La película parece sugerirnos que más allá del desafío que supone para la reorganización de los roles familiares la pérdida de uno de sus miembros, siempre estamos a tiempo de ser amables con la manera elegida por cada miembro de transitar por ese dolor, íntimo y personal, al tiempo que los demás debieran respetar el nuestro, y la manera de relacionarnos con el recuerdo del ser querido que se ha ido, sin que seamos juzgados por ello.

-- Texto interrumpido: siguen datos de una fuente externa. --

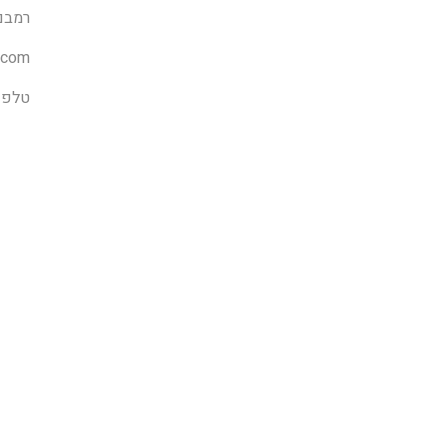
רמבם 9, גבע
.com
טלפון: 98000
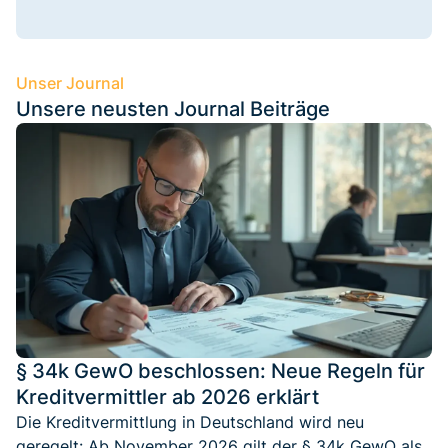
Unser Journal
Unsere neusten Journal Beiträge
§ 34k GewO beschlossen: Neue Regeln für
Kreditvermittler ab 2026 erklärt
Die Kreditvermittlung in Deutschland wird neu
geregelt: Ab November 2026 gilt der § 34k GewO als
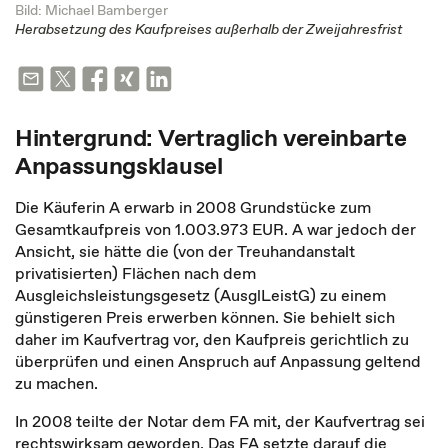
Bild: Michael Bamberger
Herabsetzung des Kaufpreises außerhalb der Zweijahresfrist
Hintergrund: Vertraglich vereinbarte
Anpassungsklausel
Die Käuferin A erwarb in 2008 Grundstücke zum
Gesamtkaufpreis von 1.003.973 EUR. A war jedoch der
Ansicht, sie hätte die (von der Treuhandanstalt
privatisierten) Flächen nach dem
Ausgleichsleistungsgesetz (AusglLeistG) zu einem
günstigeren Preis erwerben können. Sie behielt sich
daher im Kaufvertrag vor, den Kaufpreis gerichtlich zu
überprüfen und einen Anspruch auf Anpassung geltend
zu machen.
In 2008 teilte der Notar dem FA mit, der Kaufvertrag sei
rechtswirksam geworden. Das FA setzte darauf die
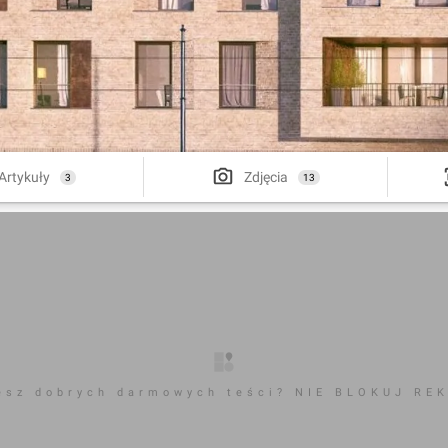
Artykuły
Zdjęcia
3
13
esz dobrych darmowych teści? NIE BLOKUJ RE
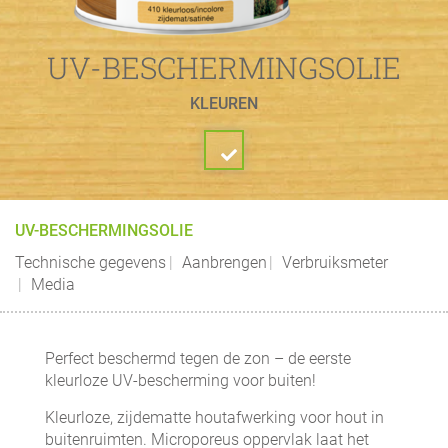
UV-BESCHERMINGSOLIE
KLEUREN
UV-BESCHERMINGSOLIE
Technische gegevens
Aanbrengen
Verbruiksmeter
Media
Perfect beschermd tegen de zon – de eerste
kleurloze UV-bescherming voor buiten!
Kleurloze, zijdematte houtafwerking voor hout in
buitenruimten. Microporeus oppervlak laat het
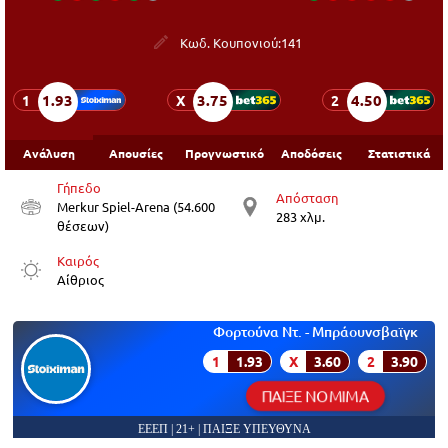
Κωδ. Κουπονιού:
141
1.93
3.75
4.50
1
X
2
Ανάλυση
Απουσίες
Προγνωστικό
Αποδόσεις
Στατιστικά
Γήπεδο
Απόσταση
Merkur Spiel-Arena (54.600
283 χλμ.
θέσεων)
Καιρός
Αίθριος
Φορτoύνα Ντ. - Μπράουνσβαϊγκ
1
1.93
X
3.60
2
3.90
ΠΑΙΞΕ ΝΟΜΙΜΑ
ΕΕΕΠ | 21+ | ΠΑΙΞΕ ΥΠΕΥΘΥΝΑ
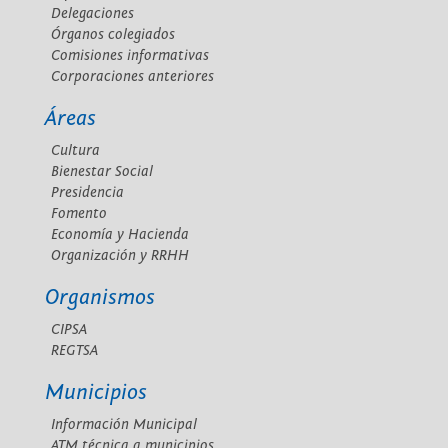
Delegaciones
Órganos colegiados
Comisiones informativas
Corporaciones anteriores
Áreas
Cultura
Bienestar Social
Presidencia
Fomento
Economía y Hacienda
Organización y RRHH
Organismos
CIPSA
REGTSA
Municipios
Información Municipal
ATM técnica a municipios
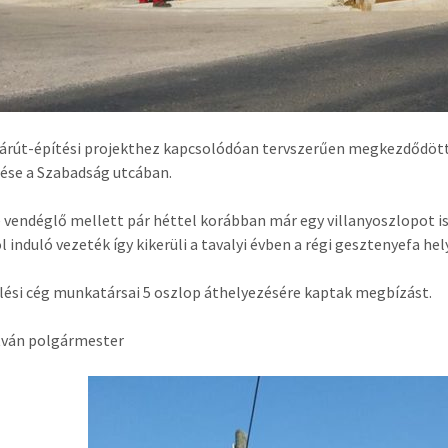
árút-építési projekthez kapcsolódóan tervszerűen megkezdődött
ése a Szabadság utcában.
e vendéglő mellett pár héttel korábban már egy villanyoszlopot i
l induló vezeték így kikerüli a tavalyi évben a régi gesztenyefa hel
lési cég munkatársai 5 oszlop áthelyezésére kaptak megbízást.
tván polgármester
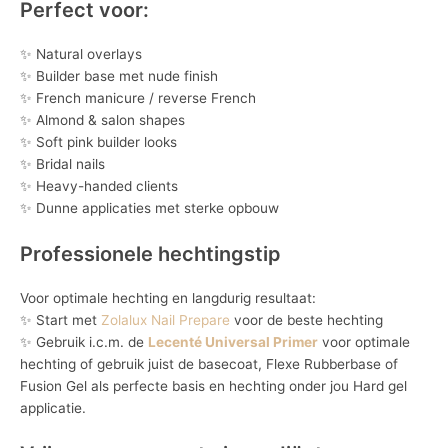
Perfect voor:
✨ Natural overlays
✨ Builder base met nude finish
✨ French manicure / reverse French
✨ Almond & salon shapes
✨ Soft pink builder looks
✨ Bridal nails
✨ Heavy-handed clients
✨ Dunne applicaties met sterke opbouw
Professionele hechtingstip
Voor optimale hechting en langdurig resultaat:
✨ Start met
Zolalux Nail Prepare
voor de beste hechting
✨ Gebruik i.c.m. de
Lecenté Universal Primer
voor optimale
hechting of gebruik juist de basecoat, Flexe Rubberbase of
Fusion Gel als perfecte basis en hechting onder jou Hard gel
applicatie.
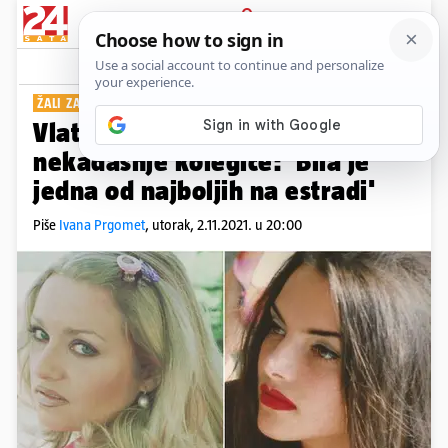
PRIJAVA
Show
Komentari
1
ŽALI ZA VLATKOM GRAKALIĆ
PLUS+
Vlatku Pokos šokirala je smrt
nekadašnje kolegice: 'Bila je
jedna od najboljih na estradi'
Piše
Ivana Prgomet
,
utorak, 2.11.2021. u 20:00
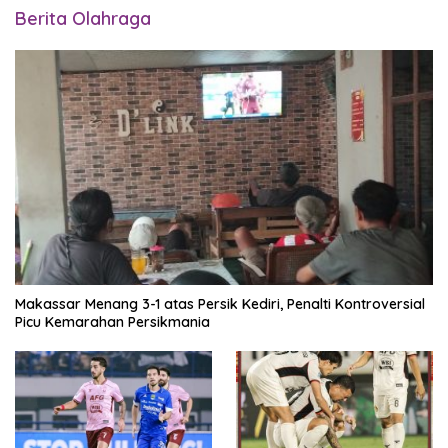
Berita Olahraga
Makassar Menang 3-1 atas Persik Kediri, Penalti Kontroversial
Picu Kemarahan Persikmania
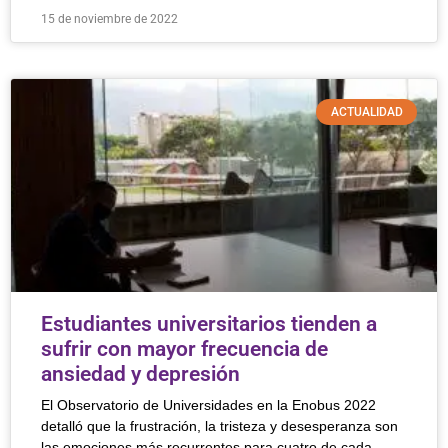
15 de noviembre de 2022
ACTUALIDAD
Estudiantes universitarios tienden a
sufrir con mayor frecuencia de
ansiedad y depresión
El Observatorio de Universidades en la Enobus 2022
detalló que la frustración, la tristeza y desesperanza son
las emociones más recurrentes para cuatro de cada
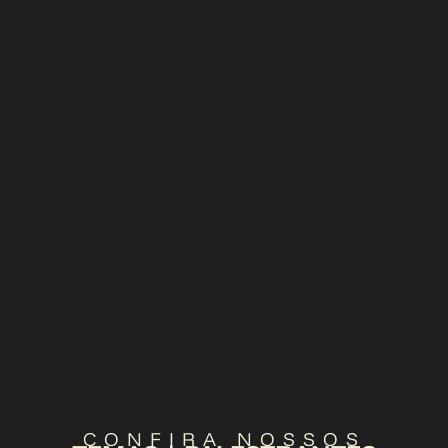
CONFIRA NOSSOS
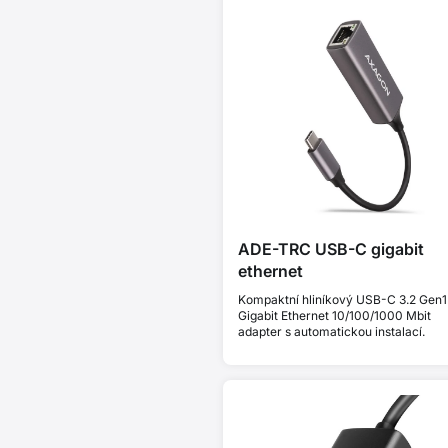
ADE-TRC USB-C gigabit
ethernet
Kompaktní hliníkový USB-C 3.2 Gen1
Gigabit Ethernet 10/100/1000 Mbit
adapter s automatickou instalací.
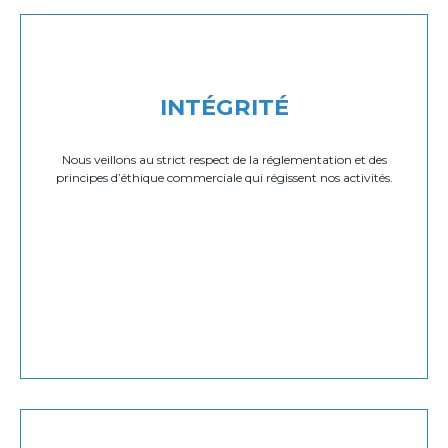
INTÉGRITÉ
Nous veillons au strict respect de la réglementation et des
principes d’éthique commerciale qui régissent nos activités.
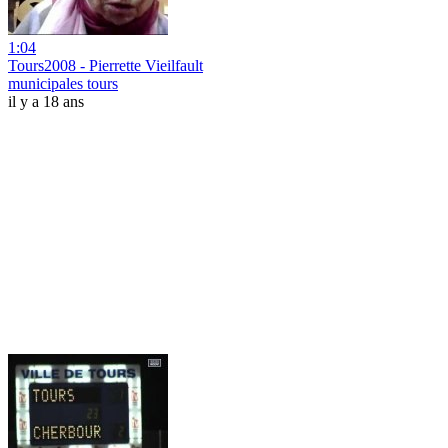
1:04
Tours2008 - Pierrette Vieilfault
municipales tours
il y a 18 ans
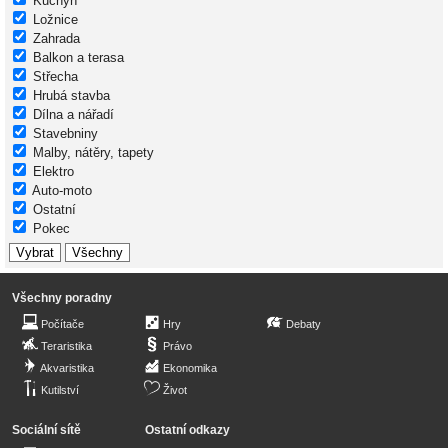
Kuchyň
Ložnice
Zahrada
Balkon a terasa
Střecha
Hrubá stavba
Dílna a nářadí
Stavebniny
Malby, nátěry, tapety
Elektro
Auto-moto
Ostatní
Pokec
Všechny poradny
Počítače
Hry
Debaty
Teraristika
Právo
Akvaristika
Ekonomika
Kutilství
Život
Sociální sítě
Ostatní odkazy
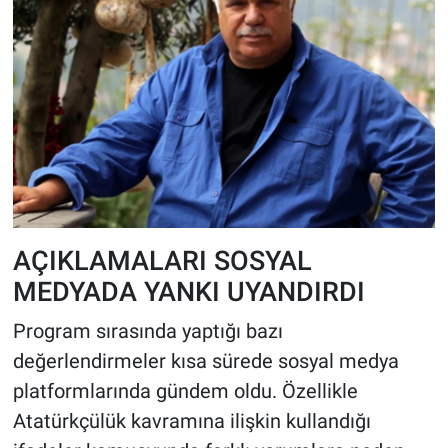
AÇIKLAMALARI SOSYAL
MEDYADA YANKI UYANDIRDI
Program sırasında yaptığı bazı
değerlendirmeler kısa sürede sosyal medya
platformlarında gündem oldu. Özellikle
Atatürkçülük kavramına ilişkin kullandığı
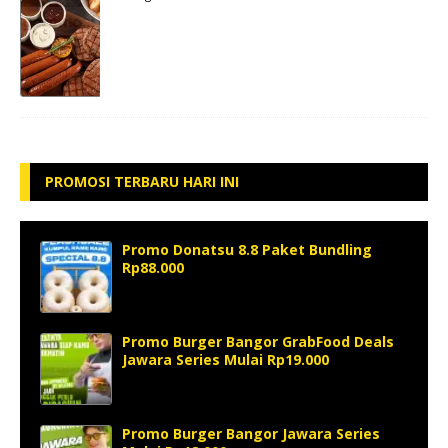
PROMOSI TERBARU HARI INI
Promo Donatsu 8.8 Paket Bundling
Rp88.000
Promo Burger Bangor GrabFood Deals
Jawara Series Mulai Rp19.000
Promo Burger Bangor Jawara Series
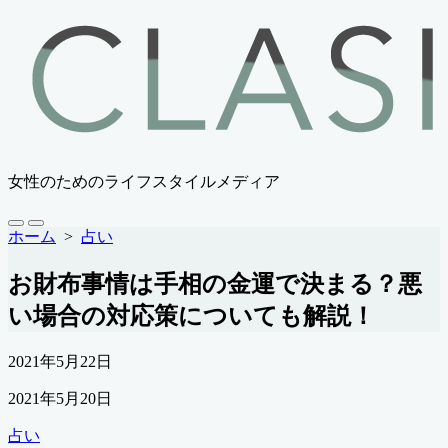
コ
ン
テ
ン
ツ
へ
ス
キ
女性のためのライフスタイルメディア
ッ
プ
検
メ
ホーム
>
占い
索
ニ
切
ュ
お財布事情は手相の金運で決まる？悪
り
ー
替
い場合の対応策についても解説！
え
公
2021年5月22日
開
最
2021年5月20日
日
終
カ
占い
更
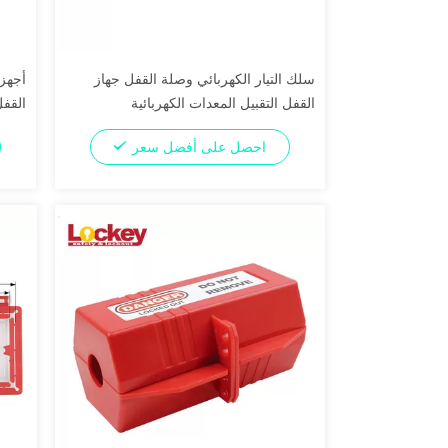
سلك التيار الكهربائي وصلة القفل جهاز
أجهزة
القفل التقبيل المعدات الكهربائية
القفل
احصل على أفضل سعر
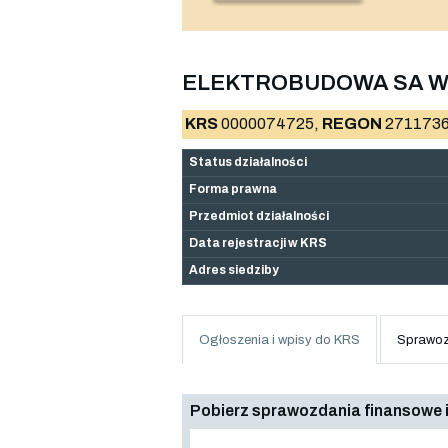
ELEKTROBUDOWA SA W
KRS
0000074725,
REGON
2711736
Status działalności
Forma prawna
Przedmiot działalności
Data rejestracji w KRS
Adres siedziby
Ogłoszenia i wpisy do KRS
Sprawoz
Pobierz sprawozdania finansowe i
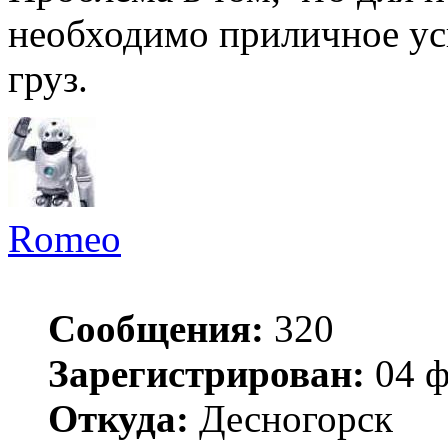
необходимо приличное уси
груз.
Romeo
Сообщения:
320
Зарегистрирован:
04 ф
Откуда:
Десногорск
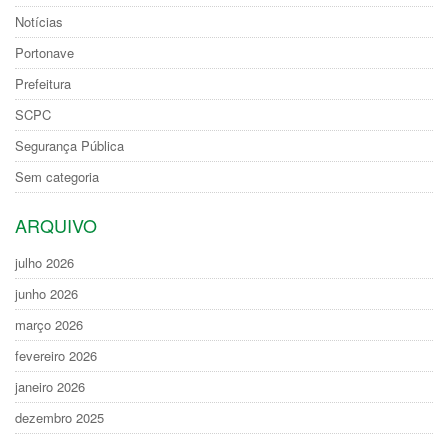
Notícias
Portonave
Prefeitura
SCPC
Segurança Pública
Sem categoria
ARQUIVO
julho 2026
junho 2026
março 2026
fevereiro 2026
janeiro 2026
dezembro 2025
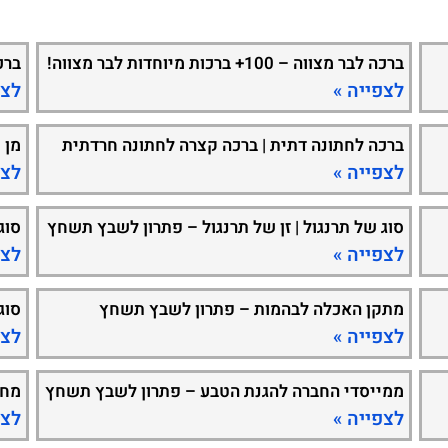
ברכה לבר מצווה – 100+ ברכות מיוחדות לבר מצווה!
ברכ
לצפייה »
לצפ
ברכה לחתונה דתית | ברכה קצרה לחתונה חרדתית
מן 
לצפייה »
לצפ
סוג של תרנגול | זן של תרנגול – פתרון לשבץ תשחץ
סוג
לצפייה »
לצפ
מתקן האכלה לבהמות – פתרון לשבץ תשחץ
סוג
לצפייה »
לצפ
ממייסדי החברה להגנת הטבע – פתרון לשבץ תשחץ
מחל
לצפייה »
לצפ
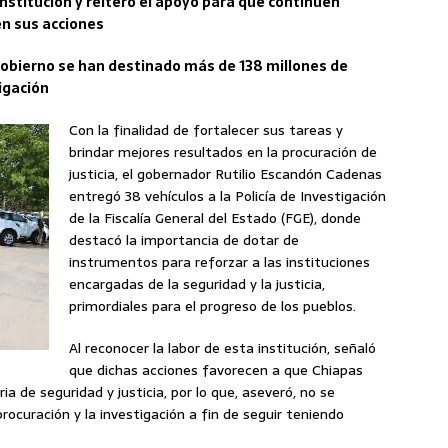
institución y reiteró el apoyo para que continúen
n sus acciones
e gobierno se han destinado más de 138 millones de
tigación
Con la finalidad de fortalecer sus tareas y
brindar mejores resultados en la procuración de
justicia, el gobernador Rutilio Escandón Cadenas
entregó 38 vehículos a la Policía de Investigación
de la Fiscalía General del Estado (FGE), donde
destacó la importancia de dotar de
instrumentos para reforzar a las instituciones
encargadas de la seguridad y la justicia,
primordiales para el progreso de los pueblos.
Al reconocer la labor de esta institución, señaló
que dichas acciones favorecen a que Chiapas
a de seguridad y justicia, por lo que, aseveró, no se
rocuración y la investigación a fin de seguir teniendo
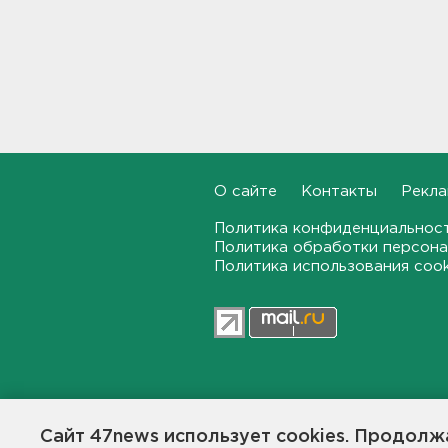
В Ленобласти обнаружили
могильник эпохи неолита
19:55, 06.08.2026
"Духота, комары, слепни". В
Ленобласти с трудом, но
находят грибы и ягоды в лесу
19:36, 06.08.2026
О сайте
Контакты
Рекла
Ученые пришли к выводу, что
дача или проживание рядом с
Политика конфиденциальнос
парком спасает от этой
Политика обработки персона
болезни
Политика использования coo
19:07, 06.08.2026
Для иностранных
абитуриентов хотят ввести
экзамен по русскому
18:49, 06.08.2026
47news.ru — независимое интерн
общественной жизни в Ленинград
Сайт 47news использует cookies. Продолжа
Смертельное ДТП
Создатели рассчитывают, что «4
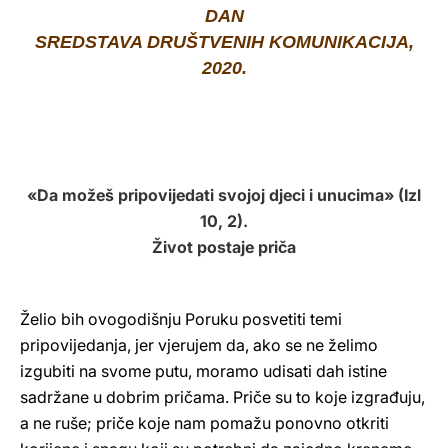
DAN
LATINE
SREDSTAVA DRUŠTVENIH KOMUNIKACIJA,
2020.
«Da možeš pripovijedati svojoj djeci i unucima» (Izl
10, 2).
Život postaje priča
Želio bih ovogodišnju Poruku posvetiti temi
pripovijedanja, jer vjerujem da, ako se ne želimo
izgubiti na svome putu, moramo udisati dah istine
sadržane u dobrim pričama. Priče su to koje izgrađuju,
a ne ruše; priče koje nam pomažu ponovno otkriti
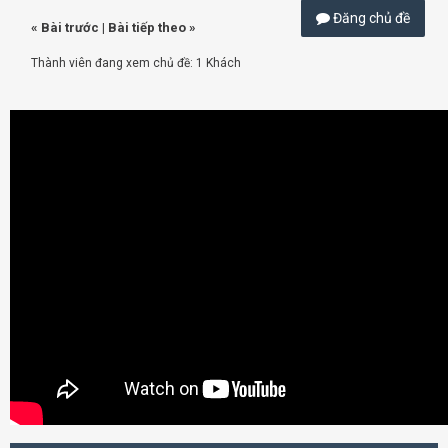
Đăng chủ đề
«
Bài trước
|
Bài tiếp theo
»
Thành viên đang xem chủ đề: 1 Khách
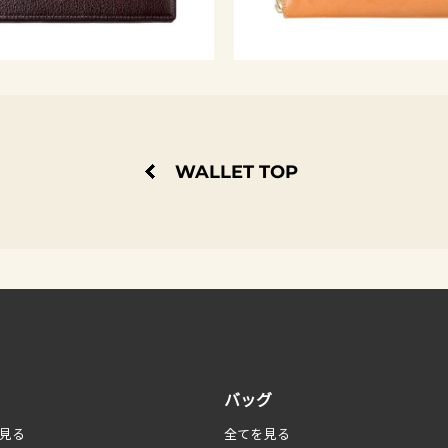
WALLET TOP
バッグ
見る
全てを見る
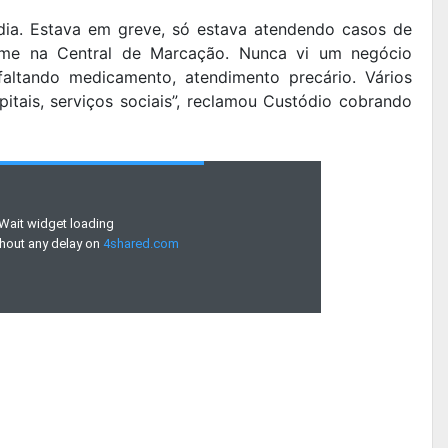
dia. Estava em greve, só estava atendendo casos de
norme na Central de Marcação. Nunca vi um negócio
altando medicamento, atendimento precário. Vários
pitais, serviços sociais”, reclamou Custódio cobrando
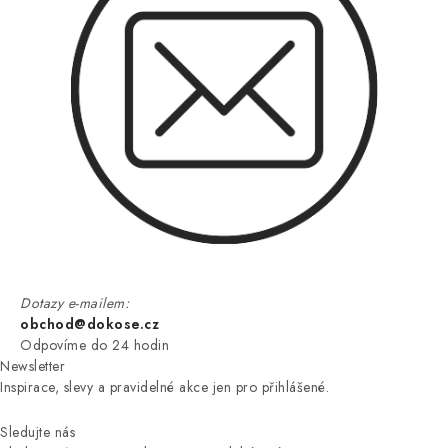
Dotazy e-mailem:
obchod@dokose.cz
Odpovíme do 24 hodin
Newsletter
Inspirace, slevy a pravidelné akce jen pro přihlášené.
Sledujte nás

Quizás la sensación de vacío que se abre y que genera desajustes en el núcleo familiar, debiera utilizarse a favor, en un duelo compartido que sirva de unión a los que se quedan, que deberán aprender a sobrellevarse, y cuyas relaciones van a evolucionar irremediablemente tras la pérdida, así como a pararse a una observación del otro como el que hace la madre con su hija en la escena final, reconociendo la figura de cohesión que ésta ha representado tras el terremoto familiar.
La directora otorga también un papel protagonista a la casa familiar quien, junto al mar omnipresente, suponen un entorno emocional seguro para Cata
“Forastera” es una de esas historias que no adolece de moralina alguna, un drama revestido de honestidad que invita a un ejercicio de dignidad dejando al espectador con una sensación positiva al plantear una mirada hacia el futuro poniendo el foco en la actitud de cómo afrontar el duelo más que en la tristeza inevitable de éste, un ejercicio que, como en el caso de Cata, puede significar un viaje de aproximación a la edad adulta y de autoafirmación que anteponga el abrazo de un abuelo improvisado profesor de autoescuela sobre un romance inmaduro al que conviene hacer “ghosting”.